ASSIGNED TASK:
In the entries below, every line that contains "société" must be located and copied.

(Data entries)
___

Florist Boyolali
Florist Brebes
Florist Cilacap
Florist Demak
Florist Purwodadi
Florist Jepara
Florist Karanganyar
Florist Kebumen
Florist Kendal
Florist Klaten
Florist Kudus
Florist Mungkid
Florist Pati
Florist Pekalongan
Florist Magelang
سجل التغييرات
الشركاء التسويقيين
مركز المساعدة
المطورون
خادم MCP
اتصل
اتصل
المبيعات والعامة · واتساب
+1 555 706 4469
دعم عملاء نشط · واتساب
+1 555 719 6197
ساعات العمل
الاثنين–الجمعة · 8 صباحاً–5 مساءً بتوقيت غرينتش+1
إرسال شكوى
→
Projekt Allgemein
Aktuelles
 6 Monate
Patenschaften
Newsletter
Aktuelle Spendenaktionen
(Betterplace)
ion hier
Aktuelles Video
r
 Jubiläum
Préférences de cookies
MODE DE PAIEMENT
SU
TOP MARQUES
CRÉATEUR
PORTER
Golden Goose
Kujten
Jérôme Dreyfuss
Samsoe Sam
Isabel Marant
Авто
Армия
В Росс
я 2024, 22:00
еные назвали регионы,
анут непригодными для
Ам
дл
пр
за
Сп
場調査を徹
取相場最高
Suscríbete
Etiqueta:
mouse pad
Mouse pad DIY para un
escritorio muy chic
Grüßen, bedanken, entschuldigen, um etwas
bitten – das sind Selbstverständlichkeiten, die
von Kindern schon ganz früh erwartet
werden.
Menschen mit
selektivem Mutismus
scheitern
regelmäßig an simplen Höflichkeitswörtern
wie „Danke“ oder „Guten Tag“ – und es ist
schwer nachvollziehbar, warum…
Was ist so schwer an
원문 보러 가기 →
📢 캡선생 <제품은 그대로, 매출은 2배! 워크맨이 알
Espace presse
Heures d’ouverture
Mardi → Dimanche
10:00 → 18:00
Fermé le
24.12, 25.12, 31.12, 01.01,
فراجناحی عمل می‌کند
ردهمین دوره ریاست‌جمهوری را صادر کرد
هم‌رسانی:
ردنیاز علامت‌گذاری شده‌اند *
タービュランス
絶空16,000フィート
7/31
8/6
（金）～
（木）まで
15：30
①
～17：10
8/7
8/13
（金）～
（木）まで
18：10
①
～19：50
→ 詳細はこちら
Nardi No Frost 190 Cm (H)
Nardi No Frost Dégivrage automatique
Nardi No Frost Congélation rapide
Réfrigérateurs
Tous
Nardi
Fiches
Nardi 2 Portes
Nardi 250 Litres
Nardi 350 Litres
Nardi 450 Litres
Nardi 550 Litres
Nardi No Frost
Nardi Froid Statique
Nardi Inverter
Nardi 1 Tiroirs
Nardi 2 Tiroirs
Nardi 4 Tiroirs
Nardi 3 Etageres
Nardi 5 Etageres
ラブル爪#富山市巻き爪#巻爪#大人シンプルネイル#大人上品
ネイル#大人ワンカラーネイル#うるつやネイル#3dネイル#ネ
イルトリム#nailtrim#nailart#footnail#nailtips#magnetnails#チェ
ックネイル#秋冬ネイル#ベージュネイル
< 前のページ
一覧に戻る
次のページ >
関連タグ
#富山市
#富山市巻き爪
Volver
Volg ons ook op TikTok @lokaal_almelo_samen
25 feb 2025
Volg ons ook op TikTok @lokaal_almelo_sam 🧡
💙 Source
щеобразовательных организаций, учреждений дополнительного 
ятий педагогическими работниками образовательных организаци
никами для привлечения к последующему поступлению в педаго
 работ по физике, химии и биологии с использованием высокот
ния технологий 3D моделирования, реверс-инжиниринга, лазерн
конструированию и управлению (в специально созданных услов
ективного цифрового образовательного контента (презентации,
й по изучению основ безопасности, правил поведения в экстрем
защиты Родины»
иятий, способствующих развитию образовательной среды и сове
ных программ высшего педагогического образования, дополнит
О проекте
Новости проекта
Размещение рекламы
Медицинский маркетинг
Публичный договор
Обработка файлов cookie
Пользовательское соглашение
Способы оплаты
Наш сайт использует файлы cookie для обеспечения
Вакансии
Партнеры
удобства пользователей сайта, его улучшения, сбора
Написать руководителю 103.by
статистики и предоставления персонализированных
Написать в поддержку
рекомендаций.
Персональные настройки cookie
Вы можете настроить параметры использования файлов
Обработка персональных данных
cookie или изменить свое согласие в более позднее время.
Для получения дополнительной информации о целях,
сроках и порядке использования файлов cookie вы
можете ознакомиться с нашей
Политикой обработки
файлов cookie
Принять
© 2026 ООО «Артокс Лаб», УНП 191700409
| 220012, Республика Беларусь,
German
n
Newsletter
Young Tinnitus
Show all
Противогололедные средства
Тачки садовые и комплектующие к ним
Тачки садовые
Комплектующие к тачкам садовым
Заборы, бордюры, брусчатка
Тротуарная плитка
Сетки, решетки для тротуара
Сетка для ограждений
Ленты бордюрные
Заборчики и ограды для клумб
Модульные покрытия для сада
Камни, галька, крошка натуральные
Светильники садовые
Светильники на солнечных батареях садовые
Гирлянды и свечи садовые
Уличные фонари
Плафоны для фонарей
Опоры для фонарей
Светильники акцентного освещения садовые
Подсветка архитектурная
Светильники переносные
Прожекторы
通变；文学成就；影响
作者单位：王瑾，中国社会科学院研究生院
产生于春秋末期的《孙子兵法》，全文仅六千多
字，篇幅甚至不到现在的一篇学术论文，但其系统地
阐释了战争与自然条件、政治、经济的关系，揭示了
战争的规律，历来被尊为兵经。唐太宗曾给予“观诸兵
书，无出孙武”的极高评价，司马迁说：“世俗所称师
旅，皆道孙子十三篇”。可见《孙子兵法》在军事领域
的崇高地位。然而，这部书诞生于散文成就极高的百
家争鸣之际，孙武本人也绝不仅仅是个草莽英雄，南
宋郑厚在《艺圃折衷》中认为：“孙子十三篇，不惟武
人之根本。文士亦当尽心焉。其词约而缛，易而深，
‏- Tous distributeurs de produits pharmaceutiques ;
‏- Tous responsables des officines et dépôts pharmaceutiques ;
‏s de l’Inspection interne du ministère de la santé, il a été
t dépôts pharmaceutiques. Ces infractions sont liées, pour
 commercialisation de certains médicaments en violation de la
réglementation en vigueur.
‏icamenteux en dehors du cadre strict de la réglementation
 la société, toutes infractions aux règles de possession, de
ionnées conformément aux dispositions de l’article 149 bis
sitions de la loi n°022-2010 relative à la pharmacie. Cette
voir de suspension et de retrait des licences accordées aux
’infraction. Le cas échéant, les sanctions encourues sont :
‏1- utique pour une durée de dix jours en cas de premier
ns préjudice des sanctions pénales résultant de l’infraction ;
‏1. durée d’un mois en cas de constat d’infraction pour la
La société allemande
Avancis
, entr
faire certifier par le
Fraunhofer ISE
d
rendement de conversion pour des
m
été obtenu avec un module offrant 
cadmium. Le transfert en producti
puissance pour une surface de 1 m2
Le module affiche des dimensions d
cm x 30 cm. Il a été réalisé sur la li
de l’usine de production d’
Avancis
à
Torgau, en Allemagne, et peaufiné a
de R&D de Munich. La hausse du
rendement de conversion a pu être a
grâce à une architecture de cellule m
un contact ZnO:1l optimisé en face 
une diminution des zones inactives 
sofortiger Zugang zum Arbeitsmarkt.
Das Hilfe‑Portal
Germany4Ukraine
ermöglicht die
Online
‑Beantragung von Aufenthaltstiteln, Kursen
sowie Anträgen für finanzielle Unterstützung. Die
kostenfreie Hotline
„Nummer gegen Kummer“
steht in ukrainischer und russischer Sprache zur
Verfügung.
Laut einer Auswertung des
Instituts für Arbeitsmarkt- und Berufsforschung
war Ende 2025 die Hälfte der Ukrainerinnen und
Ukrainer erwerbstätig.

___

ANSWER TO THE PROBLEM:
 la société, toutes infractions aux règles de possession, de
La société allemande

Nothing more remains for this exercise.